Note: This field has very high cardinality (a little less than the number of documents in the index).
Faceting should be done with care and is likely to fail with an OutOfMemoryException on a large index
using stock Solr. This problem is being worked on by Toke Eskildsen - toes@kb.dk -->
<field name="url_norm" type="string" />
<!-- Variation of url_norm intended for search for partial URLs.
Sample use: Search for large images with q=url_search:"images/large" -->
<field name="url_search" type="path" stored="false" /> <!-- search only to save space-->
<!-- Path-only for the URL: http://example.com/foo/bar.png becomes /foo/bar.png -->
<field name="url_path" type="string" />
<!-- Original URL, as specified in the WARC header. Not analysed and thus likely to give false negatives
if searched directly with user-input. Consider using url_norm for searching.
Note: This field has very high cardinality (a little less than the number of documents in the index).
Faceting should be done with care and is likely to fail with an OutOfMemoryException on a large index
using stock Solr. This problem is being worked on by Toke Eskildsen - toes@kb.dk -->
<field name="url" type="string" />
<!-- Possible values: normal, robots.txt and slashpage (root page for the domain).
Sample use: Search only for root pages with q=url_type:slashpage -->
<field name="url_type" type="string" />
<!-- The domain from the URL. The domain is the short name, registered by the domain owner.
This can be coupled with the links_domains field for building graphs.
Sample use: Faceting to show most popular domains with facet=true&facet.field=domain -->
<field name="domain" type="string" />
<!-- The host from the URL. The ending of the host is always the same as the domain, with optional prefix,
e.g. a host can be foo.bar.zoo.example.com or just example.com for the domain example.com.

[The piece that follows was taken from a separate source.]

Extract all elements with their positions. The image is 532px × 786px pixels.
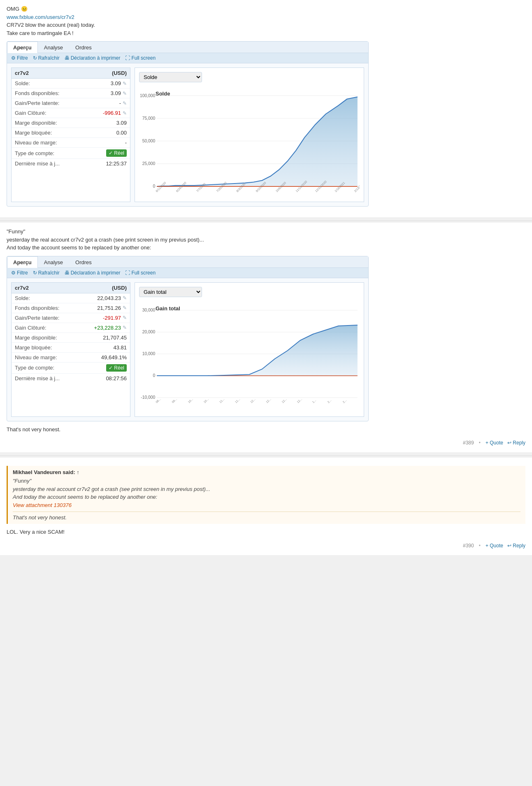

Sample use: Faceting to show most popular hosts with facet=true&facet.field=host -->
<field name="host" type="string" />
<!-- The host from the URL in SURT'ed form: http://webarchivingbucket.com/techblog/?p=48
e.g. foo.bar.dk becomes the three values ["(dk,", "(dk,bar,", "(dk,bar,foo"]. -->
<field name="host_surt" type="string" multiValued="true" />
<!-- The part below the domain in the URL. For all dk-domains it will be dk. For domains such
as myname.blogspot.com and mycompany.co.uk it will be blogspot.com and co.uk. -->
<field name="public_suffix" type="string" />
<!-- The last part of the URL, typically a filename, e.g. giant_rabbitFoot.png. The field is analysed with an
aggressive tokenizer, so that giant_rabbitFoot.png is split into [giant, rabbit, foot, png] and searches
are not dependent on knowing file extensions etc.

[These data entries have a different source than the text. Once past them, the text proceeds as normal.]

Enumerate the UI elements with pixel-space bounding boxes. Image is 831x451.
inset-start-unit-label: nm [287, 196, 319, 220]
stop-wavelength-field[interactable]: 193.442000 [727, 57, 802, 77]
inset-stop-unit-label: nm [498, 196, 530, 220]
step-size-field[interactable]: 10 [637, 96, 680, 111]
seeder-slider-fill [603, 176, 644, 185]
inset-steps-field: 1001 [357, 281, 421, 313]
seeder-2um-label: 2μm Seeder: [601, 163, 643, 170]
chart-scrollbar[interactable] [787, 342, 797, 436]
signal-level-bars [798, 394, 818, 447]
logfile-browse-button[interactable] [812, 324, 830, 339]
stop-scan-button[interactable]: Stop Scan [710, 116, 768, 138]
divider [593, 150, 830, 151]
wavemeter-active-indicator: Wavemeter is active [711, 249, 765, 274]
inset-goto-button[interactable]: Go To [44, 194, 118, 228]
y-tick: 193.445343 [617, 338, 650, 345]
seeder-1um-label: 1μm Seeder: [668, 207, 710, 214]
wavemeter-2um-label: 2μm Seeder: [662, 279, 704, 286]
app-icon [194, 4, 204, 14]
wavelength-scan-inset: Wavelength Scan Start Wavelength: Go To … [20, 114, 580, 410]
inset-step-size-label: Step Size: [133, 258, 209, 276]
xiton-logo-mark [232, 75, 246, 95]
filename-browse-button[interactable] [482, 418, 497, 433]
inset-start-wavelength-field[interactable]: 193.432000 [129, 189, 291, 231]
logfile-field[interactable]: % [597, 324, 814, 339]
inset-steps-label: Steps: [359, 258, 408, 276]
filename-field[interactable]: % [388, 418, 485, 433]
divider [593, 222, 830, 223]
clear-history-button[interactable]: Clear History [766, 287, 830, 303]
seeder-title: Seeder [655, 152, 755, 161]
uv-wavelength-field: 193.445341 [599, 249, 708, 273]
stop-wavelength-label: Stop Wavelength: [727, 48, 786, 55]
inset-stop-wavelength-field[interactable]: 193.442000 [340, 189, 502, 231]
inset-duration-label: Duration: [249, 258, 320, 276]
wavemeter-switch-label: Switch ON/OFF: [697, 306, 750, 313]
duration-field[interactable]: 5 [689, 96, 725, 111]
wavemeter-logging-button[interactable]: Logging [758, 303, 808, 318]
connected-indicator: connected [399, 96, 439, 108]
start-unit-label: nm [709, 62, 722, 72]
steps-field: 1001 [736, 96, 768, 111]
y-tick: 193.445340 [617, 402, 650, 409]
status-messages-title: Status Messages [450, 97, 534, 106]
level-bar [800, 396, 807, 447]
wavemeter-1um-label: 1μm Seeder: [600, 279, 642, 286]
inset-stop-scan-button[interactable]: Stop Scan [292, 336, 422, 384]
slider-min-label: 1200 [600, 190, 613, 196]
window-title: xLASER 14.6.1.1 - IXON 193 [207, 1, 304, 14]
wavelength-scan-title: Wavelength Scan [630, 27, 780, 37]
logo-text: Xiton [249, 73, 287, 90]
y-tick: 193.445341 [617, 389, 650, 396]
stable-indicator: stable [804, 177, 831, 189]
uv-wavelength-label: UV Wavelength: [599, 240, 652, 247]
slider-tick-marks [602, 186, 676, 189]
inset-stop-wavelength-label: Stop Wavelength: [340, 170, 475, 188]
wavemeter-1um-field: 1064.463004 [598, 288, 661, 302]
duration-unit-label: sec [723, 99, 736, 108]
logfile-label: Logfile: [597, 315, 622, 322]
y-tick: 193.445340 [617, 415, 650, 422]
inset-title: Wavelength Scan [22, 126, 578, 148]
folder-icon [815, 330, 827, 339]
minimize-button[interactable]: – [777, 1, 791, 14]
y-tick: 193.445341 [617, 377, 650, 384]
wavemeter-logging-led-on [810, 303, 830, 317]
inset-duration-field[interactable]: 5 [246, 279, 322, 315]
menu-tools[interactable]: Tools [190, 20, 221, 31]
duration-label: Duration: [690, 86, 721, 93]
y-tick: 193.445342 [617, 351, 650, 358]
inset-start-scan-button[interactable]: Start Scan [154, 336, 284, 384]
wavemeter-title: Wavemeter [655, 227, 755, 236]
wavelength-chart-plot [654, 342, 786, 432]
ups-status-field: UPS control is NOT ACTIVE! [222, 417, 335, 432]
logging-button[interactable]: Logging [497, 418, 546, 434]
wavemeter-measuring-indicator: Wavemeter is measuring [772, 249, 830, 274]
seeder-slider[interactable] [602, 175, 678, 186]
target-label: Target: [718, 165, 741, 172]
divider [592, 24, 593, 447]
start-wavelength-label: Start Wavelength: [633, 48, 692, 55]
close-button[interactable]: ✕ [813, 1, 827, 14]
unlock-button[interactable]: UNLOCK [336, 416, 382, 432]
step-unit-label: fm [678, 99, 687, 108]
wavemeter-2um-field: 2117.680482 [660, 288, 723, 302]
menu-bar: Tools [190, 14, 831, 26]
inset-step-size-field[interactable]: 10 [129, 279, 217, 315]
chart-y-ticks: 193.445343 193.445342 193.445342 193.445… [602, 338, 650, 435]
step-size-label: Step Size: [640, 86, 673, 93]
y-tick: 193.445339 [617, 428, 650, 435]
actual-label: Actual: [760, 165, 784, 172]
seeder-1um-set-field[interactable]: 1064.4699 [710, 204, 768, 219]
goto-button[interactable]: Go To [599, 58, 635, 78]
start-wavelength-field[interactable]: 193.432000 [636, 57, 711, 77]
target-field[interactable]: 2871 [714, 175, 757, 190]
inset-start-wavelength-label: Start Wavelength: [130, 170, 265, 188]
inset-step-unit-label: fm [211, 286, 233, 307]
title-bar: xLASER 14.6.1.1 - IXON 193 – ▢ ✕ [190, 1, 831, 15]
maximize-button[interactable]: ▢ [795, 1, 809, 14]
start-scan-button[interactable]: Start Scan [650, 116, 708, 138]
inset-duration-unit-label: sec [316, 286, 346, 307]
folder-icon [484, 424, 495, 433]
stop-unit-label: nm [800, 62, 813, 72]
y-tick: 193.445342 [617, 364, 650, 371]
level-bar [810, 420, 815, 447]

See resourcename_facet for sorting, grouping and faceting.
Sample use: Search for images of kittens: q=resourcename:kittens&fq=content_type_norm:image -->
<field name="resourcename" type="path" />
<!-- Mirror of resourcename intended for sorting, grouping and faceting.

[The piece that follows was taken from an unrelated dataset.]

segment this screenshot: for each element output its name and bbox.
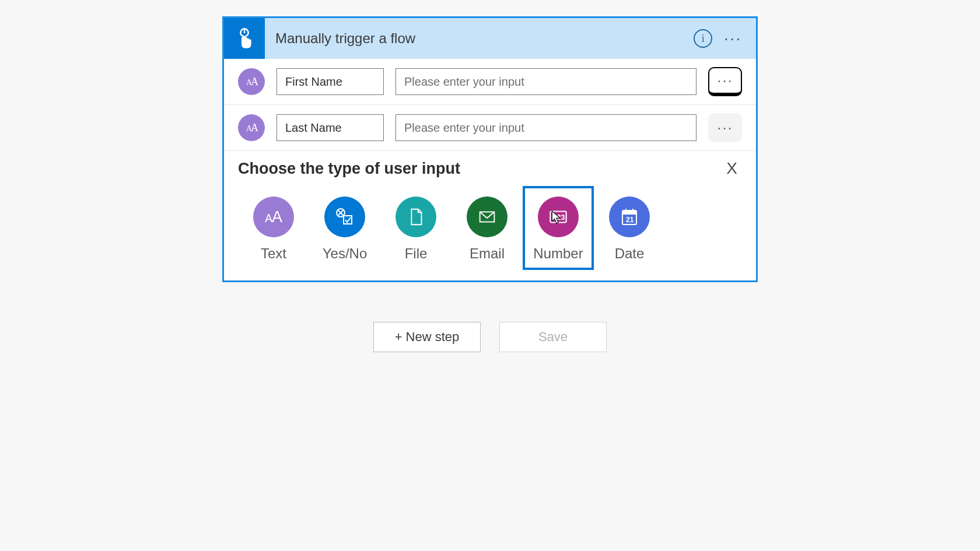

Important note: This is a high-cardinality field. Faceting on a web archive with billions of records
will likely lead to memory problems. This problem is being worked on by Toke Eskildsen - toes@kb.dk -->
<field name="resourcename_facet" type="string" />
<!-- Does not seem to be used as of 20180516 -->
<field name="image_colours" type="string" multiValued="true" />
<!-- If warc.index.extract.content.images.dominantColours was true during indexing, this field will contain
the dominant colour if the resource is an image. The colour is a human readable name, e.g. crimson,
icory or goldenrod, as defined by https://www.w3.org/TR/SVG/types.html#ColorKeywords -->
<field name="image_dominant_colour" type="string" />
<!-- If warc.index.extract.content.images.detectFaces was true during indexing, this will contain the number
of faces detected if the resource is an image.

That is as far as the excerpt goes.